The Advanced Medical Technology Association (AdvaMed; Washington) has staked out a position on the changes FDA has proposed for the 510(k) program, but while the association agrees with some of the changes, AdvaMed argues that the agency needs a change of statute to impose the split of class II devices that is part of the suggested changes.

However, the certainty of that view is not universally held, as an interview conducted by BB&T, held with Howard Dorfman of the New York law firm of Ropes & Gray, made clear. Dorfman said that while one read of the statute might support that idea, there are other factors to consider, including whether FDA and industry want to get into a legal tussle. All the same, he also pointed out that the agency seems determined to make changes to the program and will attempt the split of class II devices regardless of whether one legal scholar or another sees the move as legally tenable.

“I think that the question of whether FDA has the authority is certainly open to debate,“ Dorfman said, adding that “a strong legal argument could be made on both sides.“ Dorfman acknowledged that the views of Ralph Tyler, FDA's chief counsel, may play a role in how aggressively FDA decides to pursue this issue.

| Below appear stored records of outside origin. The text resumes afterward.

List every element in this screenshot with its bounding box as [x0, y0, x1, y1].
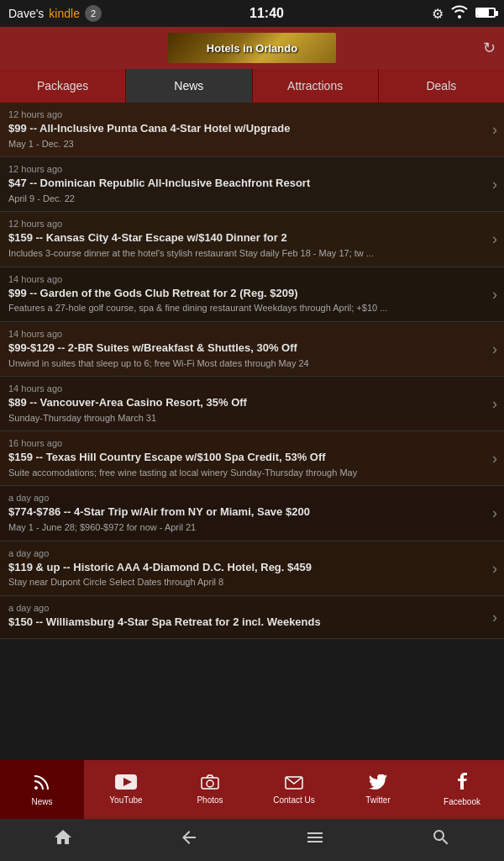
envelope-icon — [285, 774, 303, 794]
feed-subtitle: Features a 27-hole golf course, spa & fi… — [8, 302, 479, 314]
feed-title: $99 -- Garden of the Gods Club Retreat f… — [8, 287, 479, 301]
feed-title: $150 -- Williamsburg 4-Star Spa Retreat … — [8, 615, 479, 630]
feed-subtitle: Unwind in suites that sleep up to 6; fre… — [8, 357, 479, 369]
youtube-icon — [115, 774, 137, 794]
camera-icon — [201, 774, 219, 794]
feed-time: 12 hours ago — [8, 164, 479, 174]
clock: 11:40 — [249, 6, 284, 21]
tab-news[interactable]: News — [126, 69, 252, 103]
feed-list: 12 hours ago $99 -- All-Inclusive Punta … — [0, 103, 504, 760]
feed-title: $774-$786 -- 4-Star Trip w/Air from NY o… — [8, 505, 479, 520]
feed-item-0[interactable]: 12 hours ago $99 -- All-Inclusive Punta … — [0, 103, 504, 157]
feed-title: $119 & up -- Historic AAA 4-Diamond D.C.… — [8, 561, 479, 575]
tab-packages[interactable]: Packages — [0, 69, 126, 103]
feed-item-2[interactable]: 12 hours ago $159 -- Kansas City 4-Star … — [0, 212, 504, 267]
facebook-icon — [456, 773, 468, 795]
chevron-icon: › — [492, 285, 497, 303]
menu-button[interactable] — [298, 821, 332, 859]
banner-logo: Hotels in Orlando — [168, 33, 336, 63]
notification-badge: 2 — [85, 5, 102, 22]
feed-subtitle: Includes 3-course dinner at the hotel's … — [8, 247, 479, 259]
feed-item-9[interactable]: a day ago $150 -- Williamsburg 4-Star Sp… — [0, 596, 504, 639]
feed-time: 12 hours ago — [8, 219, 479, 229]
nav-label-contactus: Contact Us — [273, 795, 314, 805]
feed-time: 12 hours ago — [8, 109, 479, 119]
svg-point-4 — [207, 780, 213, 787]
nav-label-news: News — [31, 797, 52, 806]
feed-item-7[interactable]: a day ago $774-$786 -- 4-Star Trip w/Air… — [0, 486, 504, 541]
home-button[interactable] — [46, 821, 80, 859]
feed-item-1[interactable]: 12 hours ago $47 -- Dominican Republic A… — [0, 157, 504, 212]
tab-attractions[interactable]: Attractions — [253, 69, 379, 103]
chevron-icon: › — [492, 230, 497, 248]
feed-title: $99 -- All-Inclusive Punta Cana 4-Star H… — [8, 122, 479, 136]
nav-item-news[interactable]: News — [0, 760, 84, 819]
feed-subtitle: Sunday-Thursday through March 31 — [8, 412, 479, 424]
nav-item-facebook[interactable]: Facebook — [420, 760, 504, 819]
feed-item-6[interactable]: 16 hours ago $159 -- Texas Hill Country … — [0, 431, 504, 486]
device-type-label: kindle — [49, 7, 80, 20]
feed-time: 14 hours ago — [8, 383, 479, 394]
svg-point-0 — [34, 786, 38, 790]
feed-title: $89 -- Vancouver-Area Casino Resort, 35%… — [8, 396, 479, 410]
feed-time: 14 hours ago — [8, 274, 479, 284]
chevron-icon: › — [492, 504, 497, 522]
feed-title: $47 -- Dominican Republic All-Inclusive … — [8, 177, 479, 191]
feed-title: $159 -- Texas Hill Country Escape w/$100… — [8, 451, 479, 465]
bottom-nav: News YouTube Photos Contact Us — [0, 760, 504, 819]
tab-deals[interactable]: Deals — [379, 69, 504, 103]
battery-icon — [475, 6, 496, 21]
feed-item-8[interactable]: a day ago $119 & up -- Historic AAA 4-Di… — [0, 541, 504, 596]
feed-item-5[interactable]: 14 hours ago $89 -- Vancouver-Area Casin… — [0, 377, 504, 431]
chevron-icon: › — [492, 340, 497, 357]
feed-item-3[interactable]: 14 hours ago $99 -- Garden of the Gods C… — [0, 267, 504, 322]
chevron-icon: › — [492, 608, 497, 626]
feed-title: $99-$129 -- 2-BR Suites w/Breakfast & Sh… — [8, 341, 479, 356]
status-bar: Dave's kindle 2 11:40 ⚙ — [0, 0, 504, 27]
nav-item-photos[interactable]: Photos — [168, 760, 252, 819]
feed-subtitle: May 1 - Dec. 23 — [8, 138, 479, 150]
nav-label-twitter: Twitter — [365, 795, 390, 805]
banner-text: Hotels in Orlando — [207, 42, 297, 55]
twitter-icon — [369, 774, 387, 794]
feed-subtitle: April 9 - Dec. 22 — [8, 193, 479, 204]
nav-label-photos: Photos — [197, 795, 223, 805]
nav-label-facebook: Facebook — [444, 797, 480, 806]
feed-title: $159 -- Kansas City 4-Star Escape w/$140… — [8, 231, 479, 246]
chevron-icon: › — [492, 450, 497, 467]
feed-time: a day ago — [8, 548, 479, 558]
device-name-label: Dave's — [8, 7, 44, 20]
rss-icon — [33, 773, 51, 795]
feed-subtitle: Suite accomodations; free wine tasting a… — [8, 467, 479, 478]
chevron-icon: › — [492, 121, 497, 139]
feed-subtitle: May 1 - June 28; $960-$972 for now - Apr… — [8, 521, 479, 533]
nav-item-contactus[interactable]: Contact Us — [252, 760, 336, 819]
feed-time: a day ago — [8, 603, 479, 613]
wifi-icon — [450, 5, 469, 22]
tab-bar: Packages News Attractions Deals — [0, 69, 504, 103]
feed-time: 16 hours ago — [8, 438, 479, 448]
chevron-icon: › — [492, 176, 497, 193]
nav-label-youtube: YouTube — [109, 795, 142, 805]
refresh-icon[interactable]: ↻ — [483, 39, 496, 57]
search-button[interactable] — [424, 821, 458, 859]
nav-item-twitter[interactable]: Twitter — [336, 760, 420, 819]
chevron-icon: › — [492, 395, 497, 413]
back-button[interactable] — [172, 821, 206, 859]
feed-item-4[interactable]: 14 hours ago $99-$129 -- 2-BR Suites w/B… — [0, 322, 504, 377]
chevron-icon: › — [492, 559, 497, 577]
feed-subtitle: Stay near Dupont Circle Select Dates thr… — [8, 576, 479, 588]
settings-icon[interactable]: ⚙ — [432, 6, 444, 22]
nav-item-youtube[interactable]: YouTube — [84, 760, 168, 819]
feed-time: 14 hours ago — [8, 329, 479, 339]
banner: Hotels in Orlando ↻ — [0, 27, 504, 69]
system-nav — [0, 819, 504, 861]
feed-time: a day ago — [8, 493, 479, 503]
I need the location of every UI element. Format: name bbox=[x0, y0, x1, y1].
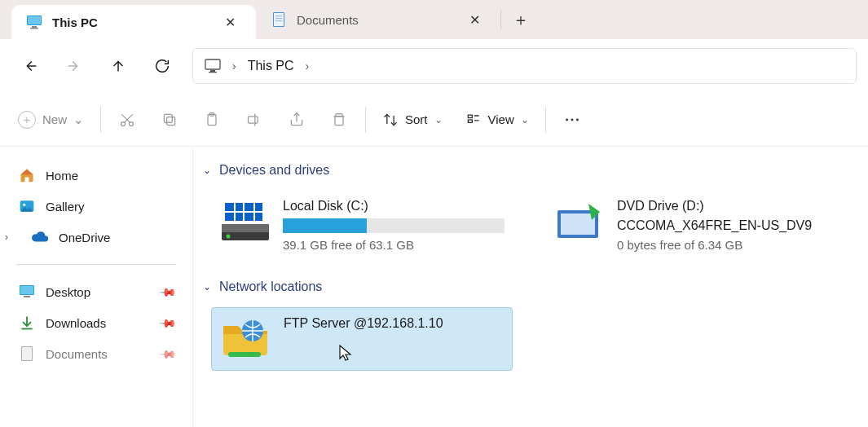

Tyler argued at this year's annual meeting of the Food and Drug Law Institute (Washington) that FDA should not observe the traditional reticence to move into areas not spelled out in the statute, but should fill any gaps in the statute the agency believes is necessary to ensure public safety. “Based on Tyler's hints,“ Dorfman observed, FDA “will be aggressive,“ in this pursuit, although he speculated “that there probably will be some negotiations and discussions [with industry] with regard to what the definition of IIb will be.“

Whether device makers would undertake a public battle against FDA – let alone whether it would prevail – is completely up in the air, Dorfman indicated. He suggested also that neither party might be keen on seeing the issue hammered out in Capitol Hill hearing rooms. Part of the reason for industry's reluctance to engage in a public spectacle is that when it comes to patient safety, any position that seems to argue another viewpoint is probably tantamount to a grab of the third rail for device makers.

“It will probably be in the interest for both manufacturers and FDA to resolve the issues amicably and without the necessity of going to litigation,“ Dorfman commented.